§ EXERCISE DIRECTIONS:
Tally up the lines below containing the string "лечения", then write the number alone.

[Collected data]

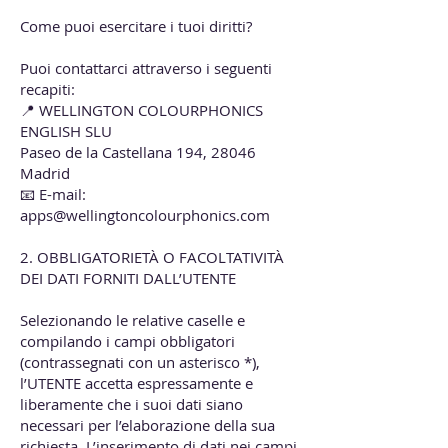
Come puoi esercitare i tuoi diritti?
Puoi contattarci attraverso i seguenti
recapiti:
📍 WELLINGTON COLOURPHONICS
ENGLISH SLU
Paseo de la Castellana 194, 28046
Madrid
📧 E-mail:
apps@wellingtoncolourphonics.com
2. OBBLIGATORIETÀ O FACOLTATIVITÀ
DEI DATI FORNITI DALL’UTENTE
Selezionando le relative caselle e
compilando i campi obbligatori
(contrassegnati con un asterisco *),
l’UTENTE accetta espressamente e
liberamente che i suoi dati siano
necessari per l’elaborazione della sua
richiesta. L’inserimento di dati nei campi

==

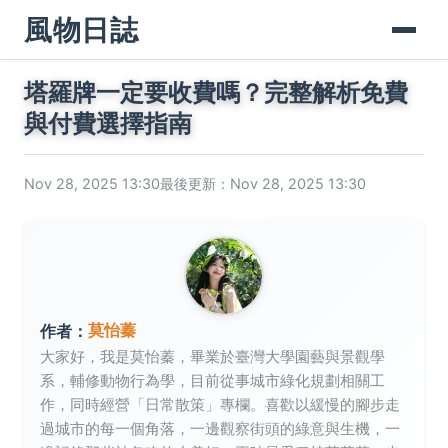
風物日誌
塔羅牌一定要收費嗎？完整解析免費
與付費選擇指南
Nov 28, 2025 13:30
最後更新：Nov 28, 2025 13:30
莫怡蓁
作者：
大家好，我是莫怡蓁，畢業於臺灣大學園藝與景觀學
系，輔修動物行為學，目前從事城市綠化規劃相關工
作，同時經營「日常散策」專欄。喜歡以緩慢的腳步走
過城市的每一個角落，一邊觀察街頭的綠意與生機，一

...

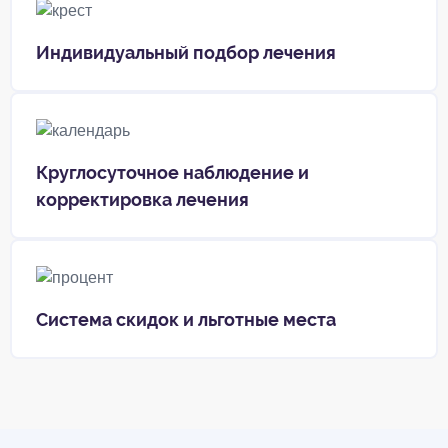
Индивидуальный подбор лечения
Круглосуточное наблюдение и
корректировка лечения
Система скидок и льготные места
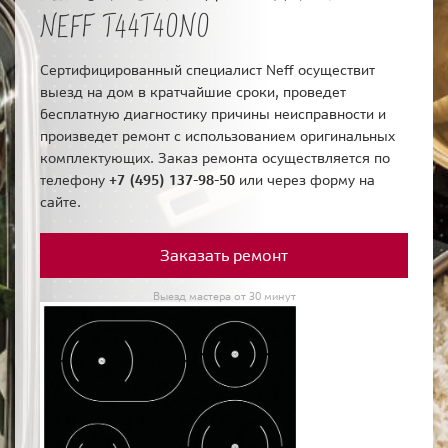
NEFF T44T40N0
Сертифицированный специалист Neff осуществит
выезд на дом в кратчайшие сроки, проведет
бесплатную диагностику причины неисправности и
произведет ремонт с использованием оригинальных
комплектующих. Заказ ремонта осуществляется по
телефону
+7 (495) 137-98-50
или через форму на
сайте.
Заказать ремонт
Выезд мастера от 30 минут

§ OUTPUT FOR THIS TASK:
2